### What you are asked to do
Leave out any picture and return the remaining listing below exactly as given.

%%

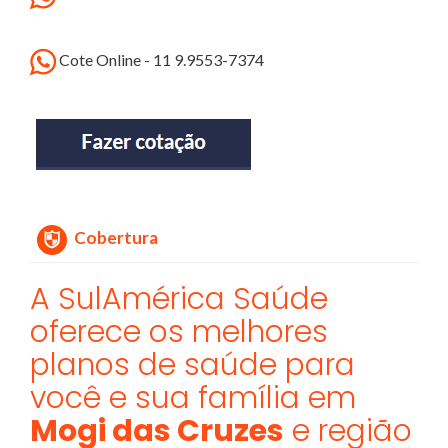
Cote Online - 11 9.9553-7374
Cobertura
A SulAmérica Saúde
oferece os melhores
planos de saúde para
você e sua família em
Mogi das Cruzes
e região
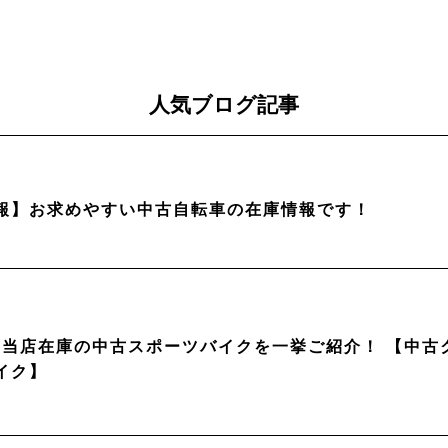
人気ブログ記事
報】お求めやすい中古自転車の在庫情報です！
月】当店在庫の中古スポーツバイクを一挙ご紹介！ 【中
イク】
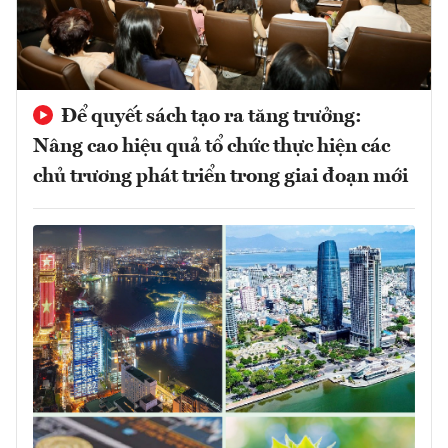
Để quyết sách tạo ra tăng trưởng:
Nâng cao hiệu quả tổ chức thực hiện các
chủ trương phát triển trong giai đoạn mới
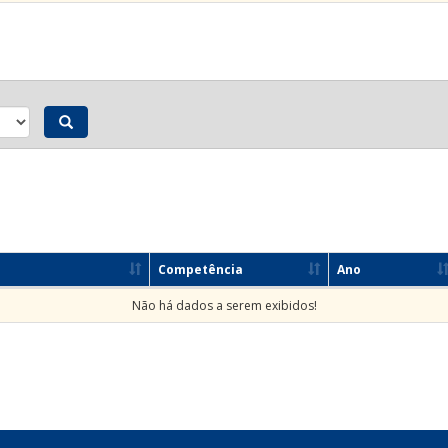
Competência
Ano
Não há dados a serem exibidos!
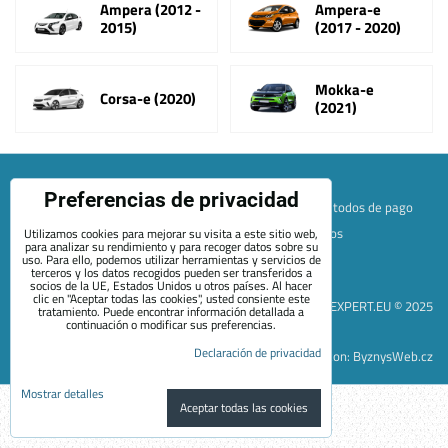
Ampera (2012 -
Ampera-e
2015)
(2017 - 2020)
Mokka-e
Corsa-e (2020)
(2021)
Preferencias de privacidad
Mapa de la página web
Términos y condiciones
Métodos de pago
Envío y devolución
+420 722 689 252
Quiénes somos
Utilizamos cookies para mejorar su visita a este sitio web,
para analizar su rendimiento y para recoger datos sobre su
Contacto
Blog
uso. Para ello, podemos utilizar herramientas y servicios de
terceros y los datos recogidos pueden ser transferidos a
Preferencias de privacidad
Declaración de privacidad
socios de la UE, Estados Unidos u otros países. Al hacer
clic en "Aceptar todas las cookies", usted consiente este
EVEXPERT.EU © 2025
tratamiento. Puede encontrar información detallada a
continuación o modificar sus preferencias.
Declaración de privacidad
Sitio web creado con:
ByznysWeb.cz
Mostrar detalles
Aceptar todas las cookies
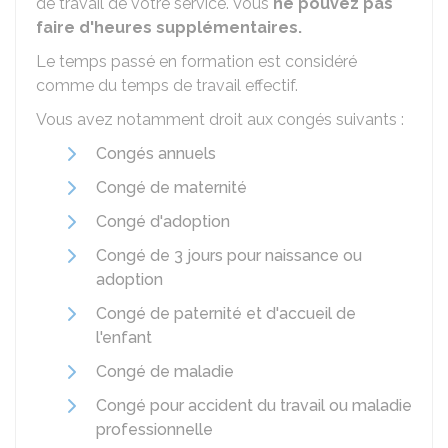
de travail de votre service. Vous
ne pouvez pas
faire d'heures supplémentaires.
Le temps passé en formation est considéré
comme du temps de travail effectif.
Vous avez notamment droit aux congés suivants :
Congés annuels
Congé de maternité
Congé d'adoption
Congé de 3 jours pour naissance ou
adoption
Congé de paternité et d'accueil de
l'enfant
Congé de maladie
Congé pour accident du travail ou maladie
professionnelle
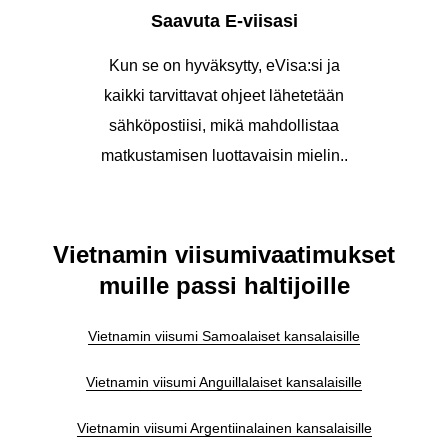
Saavuta E-viisasi
Kun se on hyväksytty, eVisa:si ja
kaikki tarvittavat ohjeet lähetetään
sähköpostiisi, mikä mahdollistaa
matkustamisen luottavaisin mielin..
Vietnamin viisumivaatimukset
muille passi haltijoille
Vietnamin viisumi Samoalaiset kansalaisille
Vietnamin viisumi Anguillalaiset kansalaisille
Vietnamin viisumi Argentiinalainen kansalaisille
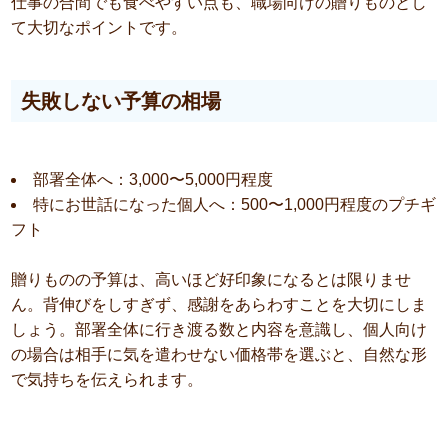
仕事の合間でも食べやすい点も、職場向けの贈りものとし
て大切なポイントです。
失敗しない予算の相場
部署全体へ：3,000〜5,000円程度
特にお世話になった個人へ：500〜1,000円程度のプチギ
フト
贈りものの予算は、高いほど好印象になるとは限りませ
ん。背伸びをしすぎず、感謝をあらわすことを大切にしま
しょう。部署全体に行き渡る数と内容を意識し、個人向け
の場合は相手に気を遣わせない価格帯を選ぶと、自然な形
で気持ちを伝えられます。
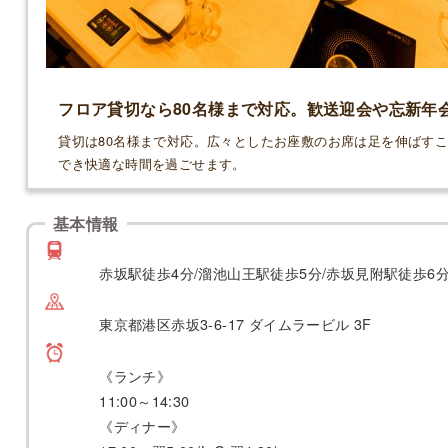
フロア貸切なら80名様まで対応。歓送迎会や忘新年
貸切は80名様まで対応。広々としたお座敷のお席は足を伸ばす
でき快適な時間を過ごせます。
基本情報
赤坂駅徒歩4分/溜池山王駅徒歩5分/赤坂見附駅徒歩6
東京都港区赤坂3-6-17 ダイムラービル 3F
《ランチ》
11:00～14:30
《ディナー》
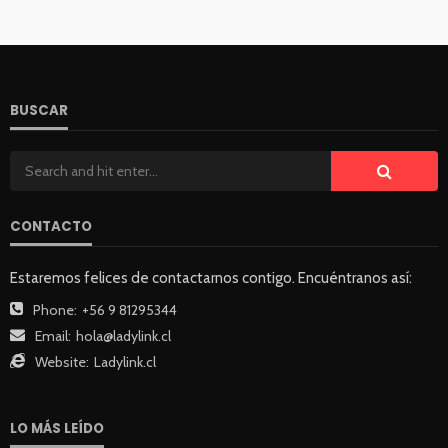
BUSCAR
CONTACTO
Estaremos felices de contactarnos contigo. Encuéntranos así:
Phone:
+56 9 81295344
Email:
hola@ladylink.cl
Website:
Ladylink.cl
LO MÁS LEÍDO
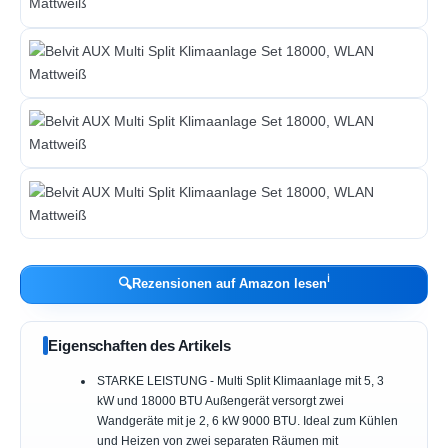
ℹ︎
🔍
Rezensionen auf Amazon lesen
Eigenschaften des Artikels
STARKE LEISTUNG - Multi Split Klimaanlage mit 5, 3
kW und 18000 BTU Außengerät versorgt zwei
Wandgeräte mit je 2, 6 kW 9000 BTU. Ideal zum Kühlen
und Heizen von zwei separaten Räumen mit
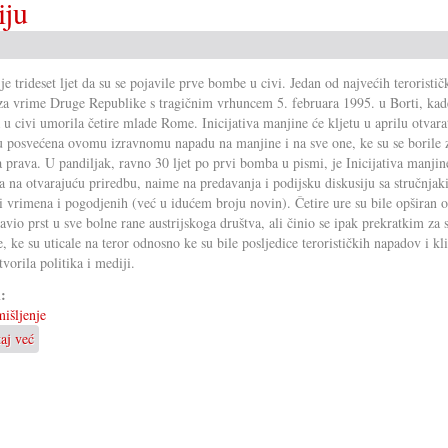
iju
 je trideset ljet da su se pojavile prve bombe u civi. Jedan od najvećih teroristič
za vrime Druge Republike s tragičnim vrhuncem 5. februara 1995. u Borti, kad
u civi umorila četire mlade Rome. Inicijativa manjine će kljetu u aprilu otvara
u posvećena ovomu izravnomu napadu na manjine i na sve one, ke su se borile 
a prava. U pandiljak, ravno 30 ljet po prvi bomba u pismi, je Inicijativa manjin
a na otvarajuću priredbu, naime na predavanja i podijsku diskusiju sa stručnjaki
i vrimena i pogodjenih (već u idućem broju novin). Četire ure su bile opširan o
stavio prst u sve bolne rane austrijskoga društva, ali činio se ipak prekratkim za 
e, ke su uticale na teror odnosno ke su bile posljedice terorističkih napadov i kl
tvorila politika i mediji.
i:
išljenje
taj već
o
Spominak
predjelati
u
akciju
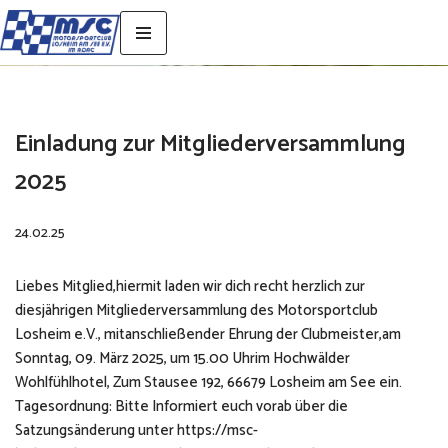
Zum
Inhalt
springen
Einladung zur Mitgliederversammlung
2025
24.02.25
Liebes Mitglied,hiermit laden wir dich recht herzlich zur
diesjährigen Mitgliederversammlung des Motorsportclub
Losheim e.V., mitanschließender Ehrung der Clubmeister,am
Sonntag, 09. März 2025, um 15.00 Uhrim Hochwälder
Wohlfühlhotel, Zum Stausee 192, 66679 Losheim am See ein.
Tagesordnung: Bitte Informiert euch vorab über die
Satzungsänderung unter https://msc-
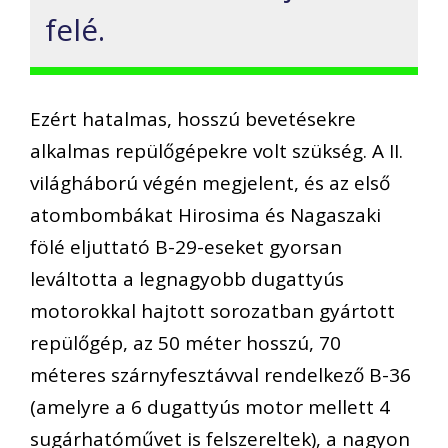
felé.
Ezért hatalmas, hosszú bevetésekre
alkalmas repülőgépekre volt szükség. A II.
világháború végén megjelent, és az első
atombombákat Hirosima és Nagaszaki
fölé eljuttató B-29-eseket gyorsan
leváltotta a legnagyobb dugattyús
motorokkal hajtott sorozatban gyártott
repülőgép, az 50 méter hosszú, 70
méteres szárnyfesztávval rendelkező B-36
(amelyre a 6 dugattyús motor mellett 4
sugárhatóművet is felszereltek), a nagyon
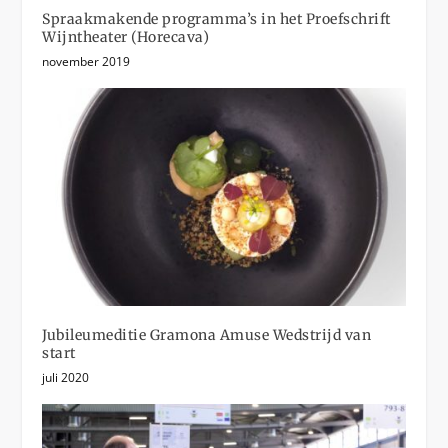
Spraakmakende programma’s in het Proefschrift
Wijntheater (Horecava)
november 2019
Jubileumeditie Gramona Amuse Wedstrijd van
start
juli 2020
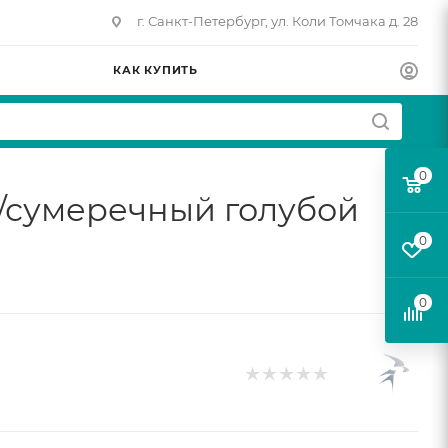
г. Санкт-Петербург, ул. Коли Томчака д. 28
КАК КУПИТЬ
0
и/сумеречный голубой
0
0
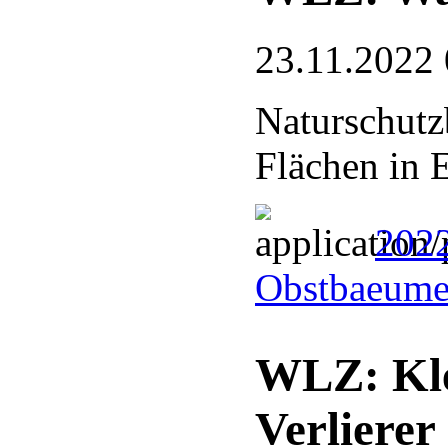
23.11.2022 
Naturschutz
Flächen in E
2022
Obstbaeume
WLZ: Kle
Verlierer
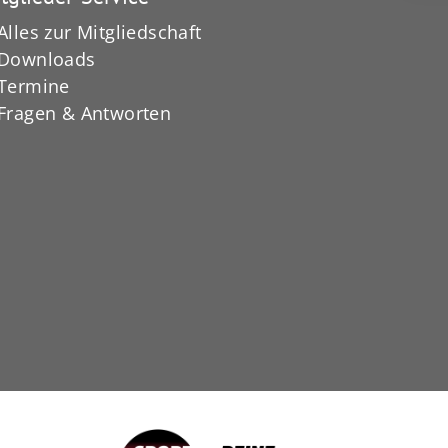
Alles zur Mitgliedschaft
Downloads
Termine
Fragen & Antworten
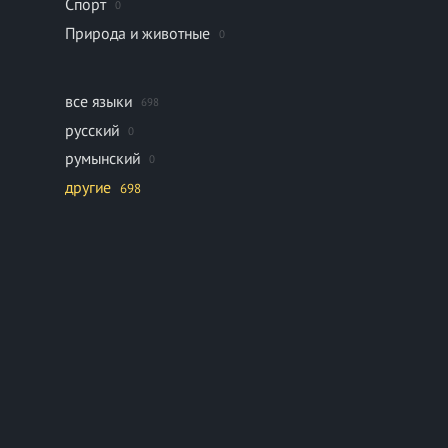
Спорт
0
Природа и животные
0
все языки
698
русский
0
румынский
0
другие
698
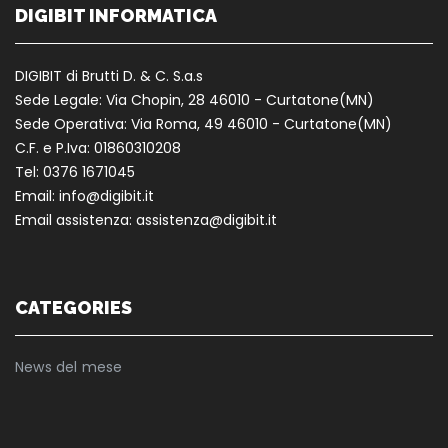
DIGIBIT INFORMATICA
DIGIBIT di Brutti D. & C. S.a.s
Sede Legale: Via Chopin, 28 46010 - Curtatone(MN)
Sede Operativa: Via Roma, 49 46010 - Curtatone(MN)
C.F. e P.Iva: 01860310208
Tel: 0376 1671045
Email: info@digibit.it
Email assistenza: assistenza@digibit.it
CATEGORIES
News del mese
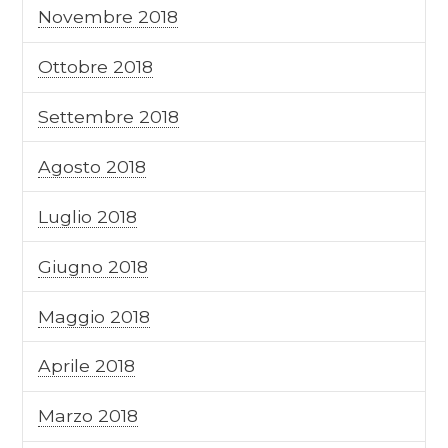
Novembre 2018
Ottobre 2018
Settembre 2018
Agosto 2018
Luglio 2018
Giugno 2018
Maggio 2018
Aprile 2018
Marzo 2018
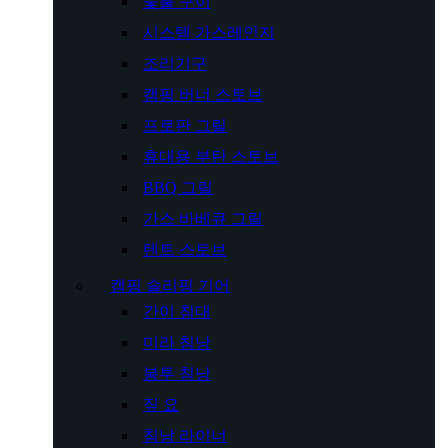
숯불 구이
시스템 가스레인지
조리기구
캠핑 버너 스토브
프로판 그릴
휴대용 부탄 스토브
BBQ 그릴
가스 바베큐 그릴
텐트 스토브
캠핑 슬리핑 기어
간이 침대
미라 침낭
봉투 침낭
짚 요
침낭 라이너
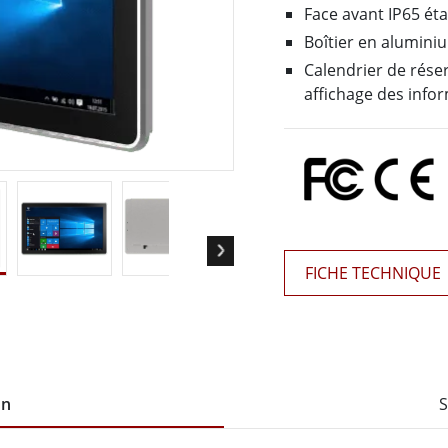
elle radio
Écran pour la santé
Face avant IP65 éta
More
Boîtier en alumini
ole et gaz, classe ATEX
Ordinateur IA
Calendrier de réser
affichage des infor
te durcie certifié ATEX
Mobilité Edge AI
aux portables robustes certifiés
Panneau PC Edge AI
Ordinateurs Edge AI
u PC certifiés ATEX
More
FICHE TECHNIQUE
on
S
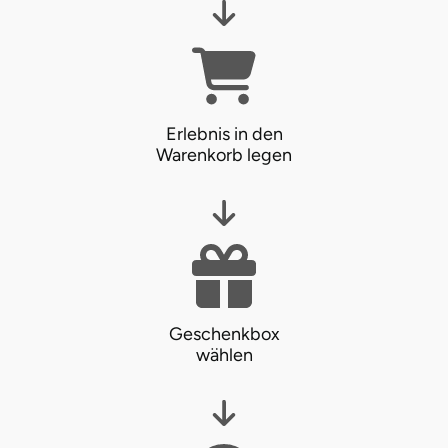
Erlebnis in den
Warenkorb legen
Geschenkbox
wählen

%%

### Result of the exercise
Cote Online - 11 9.9553-7374
Cobertura
A SulAmérica Saúde
oferece os melhores
planos de saúde para
você e sua família em
Mogi das Cruzes
e região
人気ブログ記事
報】お求めやすい中古自転車の在庫情報です！
月】当店在庫の中古スポーツバイクを一挙ご紹介！ 【中
イク】
Để quyết sách tạo ra tăng trưởng:
Nâng cao hiệu quả tổ chức thực hiện các
chủ trương phát triển trong giai đoạn mới
Competência
Ano
Não há dados a serem exibidos!
Ampera (2012 -
Ampera-e
2015)
(2017 - 2020)
Mokka-e
Corsa-e (2020)
(2021)
Preferencias de privacidad
Mapa de la página web
Términos y condiciones
Métodos de pago
Envío y devolución
+420 722 689 252
Quiénes somos
Utilizamos cookies para mejorar su visita a este sitio web,
para analizar su rendimiento y para recoger datos sobre su
Contacto
Blog
uso. Para ello, podemos utilizar herramientas y servicios de
terceros y los datos recogidos pueden ser transferidos a
Preferencias de privacidad
Declaración de privacidad
socios de la UE, Estados Unidos u otros países. Al hacer
clic en "Aceptar todas las cookies", usted consiente este
EVEXPERT.EU © 2025
tratamiento. Puede encontrar información detallada a
continuación o modificar sus preferencias.
Declaración de privacidad
Sitio web creado con:
ByznysWeb.cz
Mostrar detalles
Aceptar todas las cookies
de travail de votre service. Vous
ne pouvez pas
faire d'heures supplémentaires.
Le temps passé en formation est considéré
comme du temps de travail effectif.
Vous avez notamment droit aux congés suivants :
Congés annuels
Congé de maternité
Congé d'adoption
Congé de 3 jours pour naissance ou
adoption
Congé de paternité et d'accueil de
l'enfant
Congé de maladie
Congé pour accident du travail ou maladie
professionnelle
Saavuta E-viisasi
Kun se on hyväksytty, eVisa:si ja
kaikki tarvittavat ohjeet lähetetään
sähköpostiisi, mikä mahdollistaa
matkustamisen luottavaisin mielin..
Vietnamin viisumivaatimukset
muille passi haltijoille
Vietnamin viisumi Samoalaiset kansalaisille
Vietnamin viisumi Anguillalaiset kansalaisille
Vietnamin viisumi Argentiinalainen kansalaisille
仕事の合間でも食べやすい点も、職場向けの贈りものとし
て大切なポイントです。
失敗しない予算の相場
部署全体へ：3,000〜5,000円程度
特にお世話になった個人へ：500〜1,000円程度のプチギ
フト
贈りものの予算は、高いほど好印象になるとは限りませ
ん。背伸びをしすぎず、感謝をあらわすことを大切にしま
しょう。部署全体に行き渡る数と内容を意識し、個人向け
の場合は相手に気を遣わせない価格帯を選ぶと、自然な形
で気持ちを伝えられます。
フロア貸切なら80名様まで対応。歓送迎会や忘新年
貸切は80名様まで対応。広々としたお座敷のお席は足を伸ばす
でき快適な時間を過ごせます。
基本情報
赤坂駅徒歩4分/溜池山王駅徒歩5分/赤坂見附駅徒歩6
東京都港区赤坂3-6-17 ダイムラービル 3F
《ランチ》
11:00～14:30
《ディナー》
BUSCAR
CONTACTO
Estaremos felices de contactarnos contigo. Encuéntranos así:
Phone:
+56 9 81295344
Email:
hola@ladylink.cl
Website:
Ladylink.cl
LO MÁS LEÍDO
ℹ︎
🔍
Rezensionen auf Amazon lesen
Eigenschaften des Artikels
STARKE LEISTUNG - Multi Split Klimaanlage mit 5, 3
kW und 18000 BTU Außengerät versorgt zwei
Wandgeräte mit je 2, 6 kW 9000 BTU. Ideal zum Kühlen
und Heizen von zwei separaten Räumen mit
iju
 je trideset ljet da su se pojavile prve bombe u civi. Jedan od najvećih teroristič
za vrime Druge Republike s tragičnim vrhuncem 5. februara 1995. u Borti, kad
u civi umorila četire mlade Rome. Inicijativa manjine će kljetu u aprilu otvara
u posvećena ovomu izravnomu napadu na manjine i na sve one, ke su se borile 
a prava. U pandiljak, ravno 30 ljet po prvi bomba u pismi, je Inicijativa manjin
a na otvarajuću priredbu, naime na predavanja i podijsku diskusiju sa stručnjaki
i vrimena i pogodjenih (već u idućem broju novin). Četire ure su bile opširan o
stavio prst u sve bolne rane austrijskoga društva, ali činio se ipak prekratkim za 
e, ke su uticale na teror odnosno ke su bile posljedice terorističkih napadov i kl
tvorila politika i mediji.
i:
išljenje
taj već
o
Spominak
predjelati
u
akciju
Zum
Inhalt
springen
Einladung zur Mitgliederversammlung
2025
24.02.25
Liebes Mitglied,hiermit laden wir dich recht herzlich zur
diesjährigen Mitgliederversammlung des Motorsportclub
Losheim e.V., mitanschließender Ehrung der Clubmeister,am
Sonntag, 09. März 2025, um 15.00 Uhrim Hochwälder
Wohlfühlhotel, Zum Stausee 192, 66679 Losheim am See ein.
Tagesordnung: Bitte Informiert euch vorab über die
Satzungsänderung unter https://msc-
felé.
Ezért hatalmas, hosszú bevetésekre
alkalmas repülőgépekre volt szükség. A II.
világháború végén megjelent, és az első
atombombákat Hirosima és Nagaszaki
fölé eljuttató B-29-eseket gyorsan
leváltotta a legnagyobb dugattyús
motorokkal hajtott sorozatban gyártott
repülőgép, az 50 méter hosszú, 70
méteres szárnyfesztávval rendelkező B-36
(amelyre a 6 dugattyús motor mellett 4
sugárhatóművet is felszereltek), a nagyon
Spraakmakende programma’s in het Proefschrift
Wijntheater (Horecava)
november 2019
Jubileumeditie Gramona Amuse Wedstrijd van
start
juli 2020
г. Санкт-Петербург, ул. Коли Томчака д. 28
КАК КУПИТЬ
0
и/сумеречный голубой
0
0
23.11.2022 
Naturschutz
Flächen in E
2022
Obstbaeume
WLZ: Kle
Verlierer
Alles zur Mitgliedschaft
Downloads
Termine
Fragen & Antworten
Спорт
0
Природа и животные
0
все языки
698
русский
0
румынский
0
другие
698
DIGIBIT INFORMATICA
DIGIBIT di Brutti D. & C. S.a.s
Sede Legale: Via Chopin, 28 46010 - Curtatone(MN)
Sede Operativa: Via Roma, 49 46010 - Curtatone(MN)
C.F. e P.Iva: 01860310208
Tel: 0376 1671045
Email: info@digibit.it
Email assistenza: assistenza@digibit.it
CATEGORIES
News del mese
Novembre 2018
Ottobre 2018
Settembre 2018
Agosto 2018
Luglio 2018
Giugno 2018
Maggio 2018
Aprile 2018
Marzo 2018
숯불 구이
시스템 가스레인지
조리기구
캠핑 버너 스토브
프로판 그릴
휴대용 부탄 스토브
BBQ 그릴
가스 바베큐 그릴
텐트 스토브
캠핑 슬리핑 기어
간이 침대
미라 침낭
봉투 침낭
짚 요
침낭 라이너
elle radio
Écran pour la santé
Face avant IP65 éta
More
Boîtier en alumini
ole et gaz, classe ATEX
Ordinateur IA
Calendrier de réser
affichage des infor
te durcie certifié ATEX
Mobilité Edge AI
aux portables robustes certifiés
Panneau PC Edge AI
Ordinateurs Edge AI
u PC certifiés ATEX
More
FICHE TECHNIQUE
on
S
Erlebnis in den
Warenkorb legen
Geschenkbox
wählen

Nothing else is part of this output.